Search code examples
xmlcudaprofilingnvvptext-decoding

How can I obtain timing values from the output of nvprof or of NVidia Visual Profiler?


I'm using nvprof to profile something (which includes both CPU work and GPU work, i.e. I use nvprof markers etc.), and I get binary files which nvprof produces. I can import these into NVVP (NVidia Visual Profiler; Linux version), and with a little effort also save that out to an XML.

However... the XML does not contain timing data about what my various CPU do when. It mentions their existence, but no more. Also, the end of the XML has this binary blob, probably Base64-encoded or something, inside a PDM tag. It's not clear to me whether there's any help there.


Solution

  • It is quite an old question, but maybe somebody will find the answer useful.

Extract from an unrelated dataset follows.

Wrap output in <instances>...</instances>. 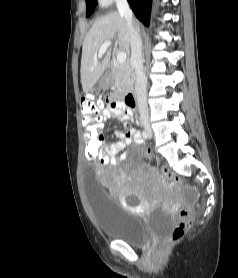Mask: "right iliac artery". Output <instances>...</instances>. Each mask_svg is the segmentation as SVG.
I'll use <instances>...</instances> for the list:
<instances>
[{"label": "right iliac artery", "mask_w": 238, "mask_h": 278, "mask_svg": "<svg viewBox=\"0 0 238 278\" xmlns=\"http://www.w3.org/2000/svg\"><path fill=\"white\" fill-rule=\"evenodd\" d=\"M142 136L145 140L148 138L146 131H144V130L142 131Z\"/></svg>", "instance_id": "82829eb1"}]
</instances>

    nvprof output files are actually SQLite3 databases, which you can open either with standalone sqlite3 program or programmatically. The timeline information is inside these tables (all timestamps are in nanoseconds):

    • CUPTI_ACTIVITY_KIND_CONCURRENT_KERNEL - data about kernels
    • CUPTI_ACTIVITY_KIND_MEMCPY - data about memory copies (non-P2P)
    • CUPTI_ACTIVITY_KIND_MEMCPY2 - data about P2P memory copies
    • CUPTI_ACTIVITY_KIND_MEMSET - data about memsets
    • CUPTI_ACTIVITY_KIND_RUNTIME - data about CUDA Runtime API calls
    • CUPTI_ACTIVITY_KIND_DRIVER - data about CUDA Driver API calls
    • CUPTI_ACTIVITY_KIND_MARKER - data about NVTX markers. It has a little different form than the other tables, because it does not have start and end fields. Instead, start and end of a marker are 2 entries (end has name=0)

    You can correlate API calls with kernels/memcopies/memsets using correlationId field.